Department of Anatomy and Anthropology, Sackler Faculty of Medicine, Tel Aviv University, Tel Aviv, Israel.
Department of Biochemistry and Molecular Medicine, Keck School of Medicine of the University of Southern California, Los Angeles, CA, USA.
J Bone Miner Res. 2019 Dec;34(12):2277-2286. doi: 10.1002/jbmr.3847. Epub 2019 Sep 12.

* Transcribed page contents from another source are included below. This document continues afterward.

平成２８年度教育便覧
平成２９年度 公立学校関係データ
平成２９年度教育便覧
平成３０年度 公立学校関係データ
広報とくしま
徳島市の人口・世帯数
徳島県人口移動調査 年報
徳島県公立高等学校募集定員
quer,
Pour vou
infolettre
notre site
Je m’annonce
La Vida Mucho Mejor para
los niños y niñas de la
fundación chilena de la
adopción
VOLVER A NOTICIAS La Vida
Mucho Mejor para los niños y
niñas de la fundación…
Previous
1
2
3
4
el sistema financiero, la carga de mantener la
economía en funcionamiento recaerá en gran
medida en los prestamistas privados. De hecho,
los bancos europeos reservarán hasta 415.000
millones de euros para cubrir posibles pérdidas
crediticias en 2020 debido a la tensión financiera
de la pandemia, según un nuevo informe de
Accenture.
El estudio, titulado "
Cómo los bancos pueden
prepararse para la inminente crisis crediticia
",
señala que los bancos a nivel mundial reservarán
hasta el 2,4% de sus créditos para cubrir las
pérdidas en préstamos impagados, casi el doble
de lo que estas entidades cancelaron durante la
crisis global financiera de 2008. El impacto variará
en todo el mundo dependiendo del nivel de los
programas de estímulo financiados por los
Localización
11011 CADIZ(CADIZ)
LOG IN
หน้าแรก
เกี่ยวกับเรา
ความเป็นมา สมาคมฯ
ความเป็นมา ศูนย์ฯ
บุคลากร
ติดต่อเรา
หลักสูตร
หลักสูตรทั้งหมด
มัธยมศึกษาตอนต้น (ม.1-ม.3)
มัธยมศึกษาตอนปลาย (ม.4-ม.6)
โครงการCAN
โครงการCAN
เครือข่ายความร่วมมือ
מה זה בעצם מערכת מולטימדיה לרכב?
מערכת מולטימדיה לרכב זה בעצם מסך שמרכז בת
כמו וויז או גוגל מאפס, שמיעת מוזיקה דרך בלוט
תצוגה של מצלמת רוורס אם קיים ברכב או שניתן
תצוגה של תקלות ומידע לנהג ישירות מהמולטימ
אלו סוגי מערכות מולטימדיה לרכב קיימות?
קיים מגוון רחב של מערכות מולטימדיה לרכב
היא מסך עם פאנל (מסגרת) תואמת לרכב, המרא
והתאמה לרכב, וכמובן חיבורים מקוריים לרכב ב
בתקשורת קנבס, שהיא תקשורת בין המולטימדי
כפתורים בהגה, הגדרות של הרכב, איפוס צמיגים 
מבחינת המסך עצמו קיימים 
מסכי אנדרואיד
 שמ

Krox20/EGR2 is a zinc finger transcription factor, implicated in the development of the hindbrain, nerve myelination, and tumor suppression. In skeletal biology, we have demonstrated that Krox20 also regulates adult bone metabolism. We and others have characterized several functions of Krox20 in the osteoclast lineage, namely, preosteoclast proliferation and differentiation, and mature osteoclast apoptosis. We have previously reported that systemically Krox20-haploinsufficient mice have a low bone mass with increased bone resorption. However, new data have now revealed that this phenotype is restricted to females. In addition, we discovered that conditional knockout of Krox20 (cKO) restricted to osteoclast progenitors is sufficient to induce the same female-specific bone loss observed in systemic mutants. To test whether this sexual dimorphism results from an interaction between Krox20 and sex hormones, we examined the sex- and hormone-dependent role of Krox20 deficiency on proliferation and apoptosis in osteoclastic cells. Our results indicate that male and female sex hormones (dihydrotestosterone [DHT] and estradiol [E2], respectively) as well as Krox20 inhibit preosteoclast proliferation and augment osteoclast apoptosis. The observation that Krox20 expression is inhibited by DHT and E2 negates the hypothesis that the effect of sex hormones is mediated by an increase in Krox20 expression. Interestingly, the effect of Krox20 deficiency was observed only with cells derived from female animals, regardless of any sex hormones added in vitro. In addition, we have identified sexual dimorphism in the expression of several Krox20-related genes, including NAB2. This sex-specific epigenetic profile was established at puberty, maintained in the absence of sex hormones, and explains the female-specific skeletal importance of Krox20. The findings described in this study emphasize the medical importance of sex differences, which may be determined at the epigenetic level. © 2019 American Society for Bone and Mineral Research.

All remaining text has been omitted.